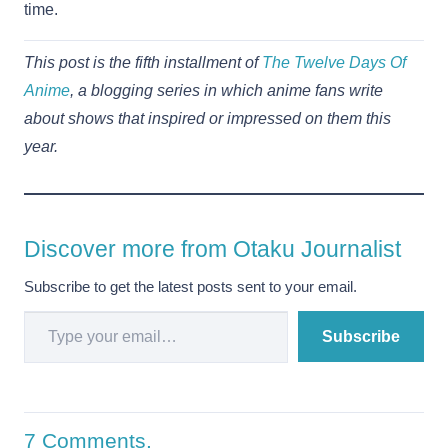
time.
This post is the fifth installment of
The Twelve Days Of
Anime
, a blogging series in which anime fans write
about shows that inspired or impressed on them this
year.
Discover more from Otaku Journalist
Subscribe to get the latest posts sent to your email.
Type your email…
Subscribe
7
Comments
.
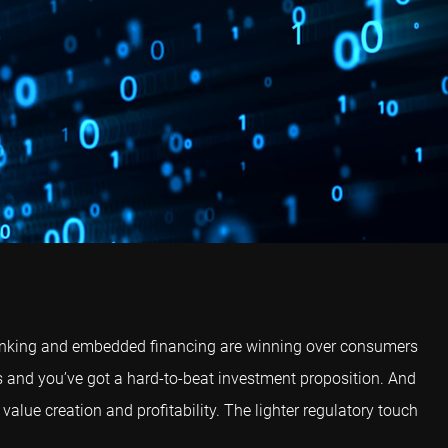
l banking and embedded financing are winning over consumers
s and you’ve got a hard-to-beat investment proposition. And
 value creation and profitability. The lighter regulatory touch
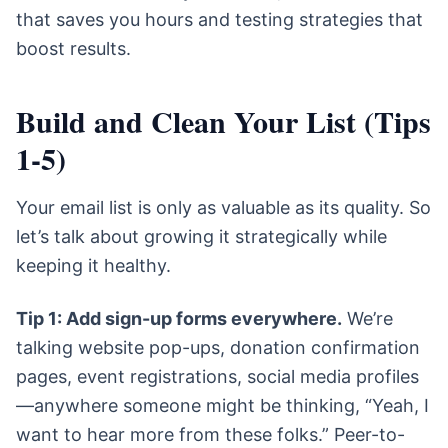
that saves you hours and testing strategies that
boost results.
Build and Clean Your List (Tips
1-5)
Your email list is only as valuable as its quality. So
let’s talk about growing it strategically while
keeping it healthy.
Tip 1: Add sign-up forms everywhere.
We’re
talking website pop-ups, donation confirmation
pages, event registrations, social media profiles
—anywhere someone might be thinking, “Yeah, I
want to hear more from these folks.” Peer-to-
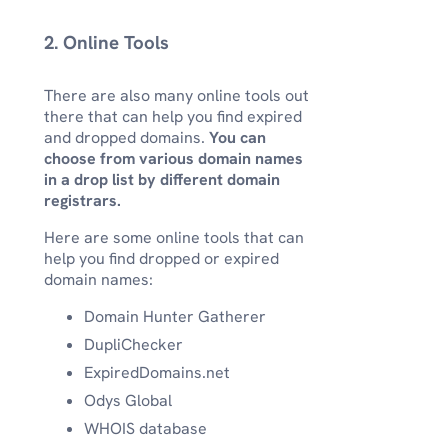
2. Online Tools
There are also many online tools out
there that can help you find expired
and dropped domains.
You can
choose from various domain names
in a drop list by different domain
registrars.
Here are some online tools that can
help you find dropped or expired
domain names:
Domain Hunter Gatherer
DupliChecker
ExpiredDomains.net
Odys Global
WHOIS database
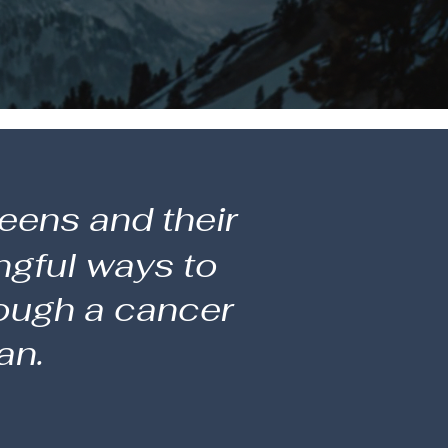
eens and their
ngful ways to
rough a cancer
an.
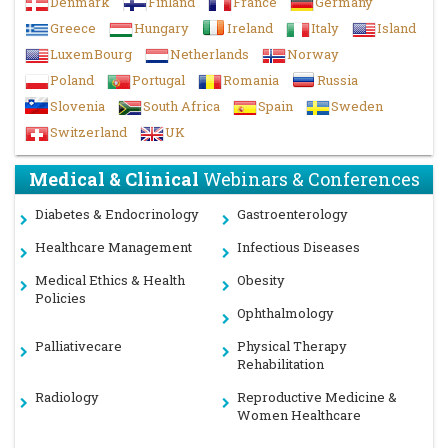
Denmark
Finland
France
Germany
Greece
Hungary
Ireland
Italy
Island
LuxemBourg
Netherlands
Norway
Poland
Portugal
Romania
Russia
Slovenia
South Africa
Spain
Sweden
Switzerland
UK
Medical & Clinical
Webinars & Conferences
Diabetes & Endocrinology
Gastroenterology
Healthcare Management
Infectious Diseases
Medical Ethics & Health
Obesity
Policies
Ophthalmology
Palliativecare
Physical Therapy
Rehabilitation
Radiology
Reproductive Medicine &
Women Healthcare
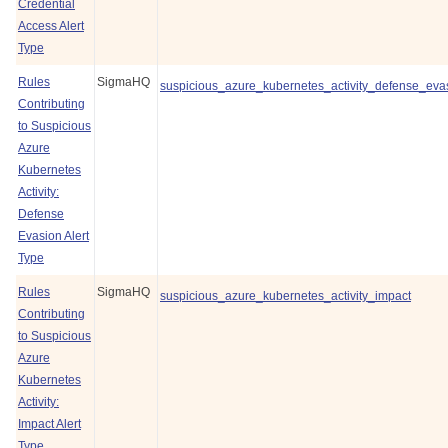
Credential
Access Alert
Type
Rules
SigmaHQ
suspicious_azure_kubernetes_activity_defense_eva
Contributing
to Suspicious
Azure
Kubernetes
Activity:
Defense
Evasion Alert
Type
Rules
SigmaHQ
suspicious_azure_kubernetes_activity_impact
Contributing
to Suspicious
Azure
Kubernetes
Activity:
Impact Alert
Type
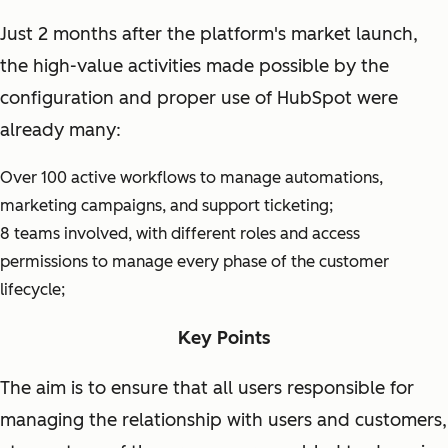
Just 2 months after the platform's market launch,
the high-value activities made possible by the
configuration and proper use of HubSpot were
already many:
Over 100 active workflows to manage automations,
marketing campaigns, and support ticketing;
8 teams involved, with different roles and access
permissions to manage every phase of the customer
lifecycle;
Key Points
The aim is to ensure that all users responsible for
managing the relationship with users and customers,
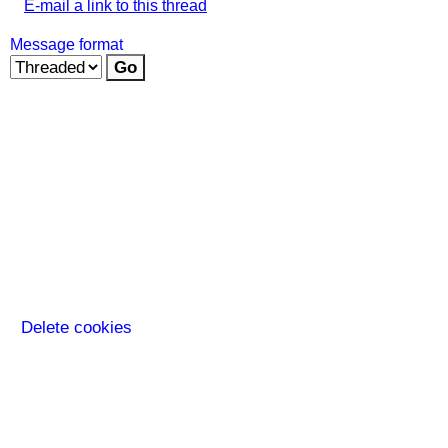
E-mail a link to this thread
Message format
Delete cookies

■ ■ ■ ■ ■ ■ ■

Problem statement:
Whenever images occur above, omit them and retype each line exactly as it stands.

Solution to the problem:
time.
This post is the fifth installment of
The Twelve Days Of
Anime
, a blogging series in which anime fans write
about shows that inspired or impressed on them this
year.
Discover more from Otaku Journalist
Subscribe to get the latest posts sent to your email.
Type your email…
Subscribe
7
Comments
.
l banking and embedded financing are winning over consumers
s and you’ve got a hard-to-beat investment proposition. And
 value creation and profitability. The lighter regulatory touch
that saves you hours and testing strategies that
boost results.
Build and Clean Your List (Tips
1-5)
Your email list is only as valuable as its quality. So
let’s talk about growing it strategically while
keeping it healthy.
Tip 1: Add sign-up forms everywhere.
We’re
talking website pop-ups, donation confirmation
pages, event registrations, social media profiles
—anywhere someone might be thinking, “Yeah, I
want to hear more from these folks.” Peer-to-
2. Online Tools
There are also many online tools out
there that can help you find expired
and dropped domains.
You can
choose from various domain names
in a drop list by different domain
registrars.
Here are some online tools that can
help you find dropped or expired
domain names:
Domain Hunter Gatherer
DupliChecker
ExpiredDomains.net
Odys Global
WHOIS database
eens and their
ngful ways to
rough a cancer
an.
Denmark
Finland
France
Germany
Greece
Hungary
Ireland
Italy
Island
LuxemBourg
Netherlands
Norway
Poland
Portugal
Romania
Russia
Slovenia
South Africa
Spain
Sweden
Switzerland
UK
Medical & Clinical
Webinars & Conferences
Diabetes & Endocrinology
Gastroenterology
Healthcare Management
Infectious Diseases
Medical Ethics & Health
Obesity
Policies
Ophthalmology
Palliativecare
Physical Therapy
Rehabilitation
Radiology
Reproductive Medicine &
Women Healthcare
Credential
Access Alert
Type
Rules
SigmaHQ
suspicious_azure_kubernetes_activity_defense_eva
Contributing
to Suspicious
Azure
Kubernetes
Activity:
Defense
Evasion Alert
Type
Rules
SigmaHQ
suspicious_azure_kubernetes_activity_impact
Contributing
to Suspicious
Azure
Kubernetes
Activity:
Impact Alert
Type
Just 2 months after the platform's market launch,
the high-value activities made possible by the
configuration and proper use of HubSpot were
already many:
Over 100 active workflows to manage automations,
marketing campaigns, and support ticketing;
8 teams involved, with different roles and access
permissions to manage every phase of the customer
lifecycle;
Key Points
The aim is to ensure that all users responsible for
managing the relationship with users and customers,
E-mail a link to this thread
Message format
Delete cookies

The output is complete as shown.